#### WORK TO BE COMPLETED:
If "this" shows up in a line of the material, return that line.

^^^^

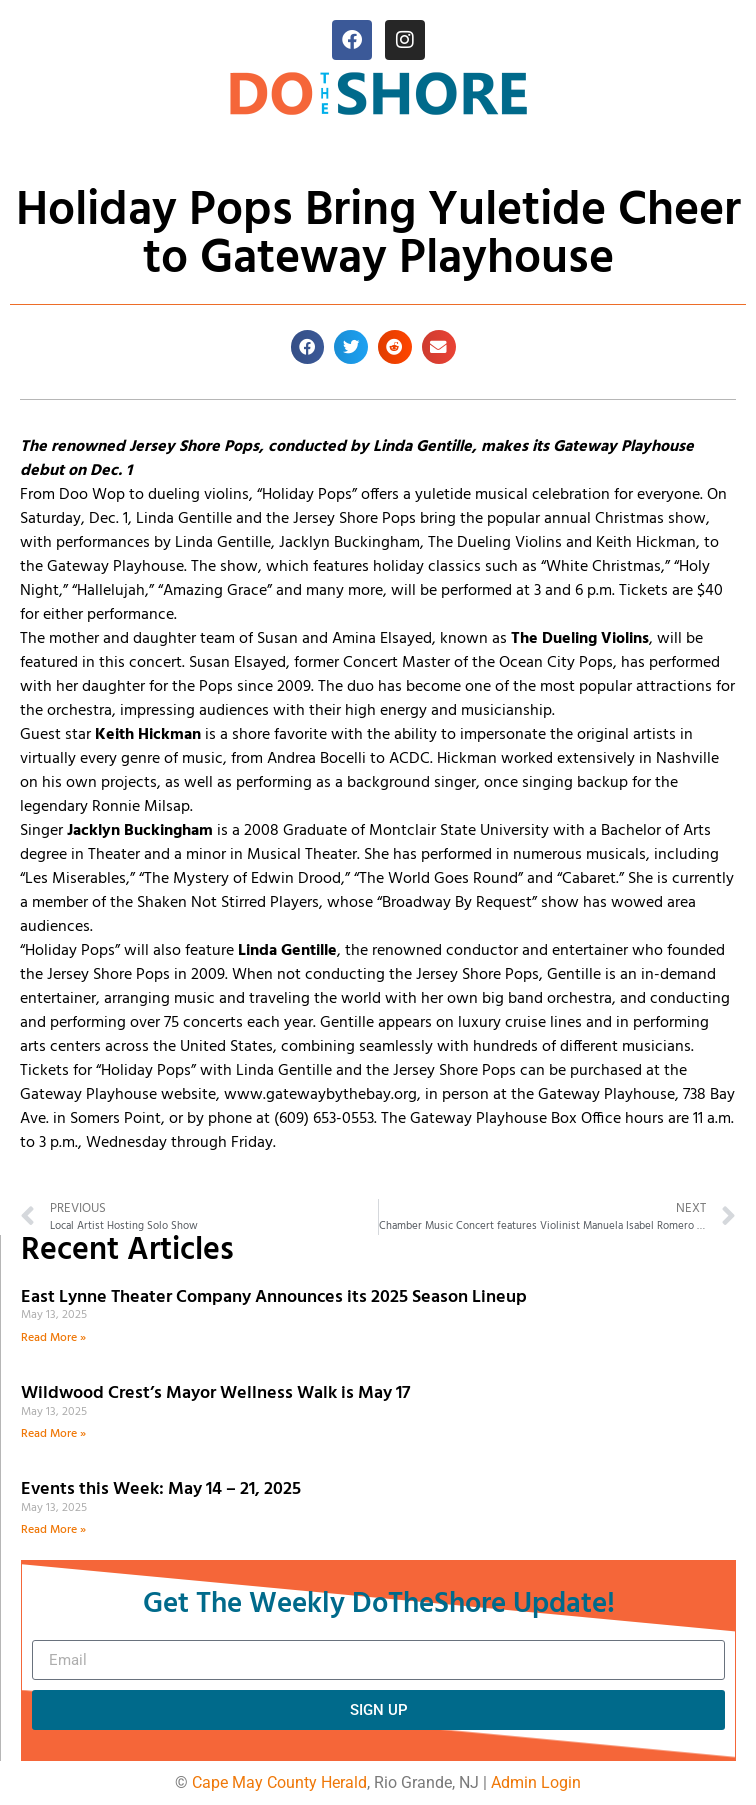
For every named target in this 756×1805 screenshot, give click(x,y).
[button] (308, 347)
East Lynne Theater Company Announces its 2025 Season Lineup (276, 1297)
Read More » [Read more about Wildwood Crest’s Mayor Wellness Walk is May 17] (53, 1434)
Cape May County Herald (279, 1782)
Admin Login (536, 1782)
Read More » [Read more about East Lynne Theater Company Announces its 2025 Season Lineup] (53, 1338)
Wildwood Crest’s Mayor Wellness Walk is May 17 (219, 1393)
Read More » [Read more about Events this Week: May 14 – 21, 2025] (53, 1530)
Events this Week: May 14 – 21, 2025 (161, 1489)
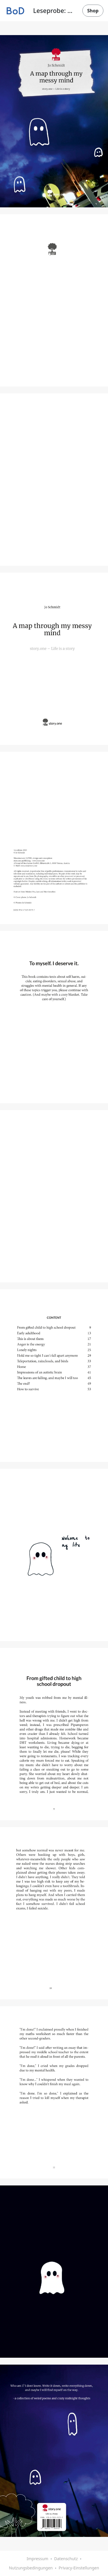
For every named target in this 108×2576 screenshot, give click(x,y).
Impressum (37, 2558)
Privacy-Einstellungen (78, 2568)
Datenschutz (66, 2558)
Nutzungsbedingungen (31, 2568)
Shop (92, 10)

^^^^

#### TASK OUTPUT:
For every named target in this 756×1805 screenshot, give click(x,y).
Read More » [Read more about Events this Week: May 14 – 21, 2025] (53, 1530)
Events this Week: May 14 – 21, 2025 (161, 1489)
For every named target in this 108×2576 screenshot, give click(x,y).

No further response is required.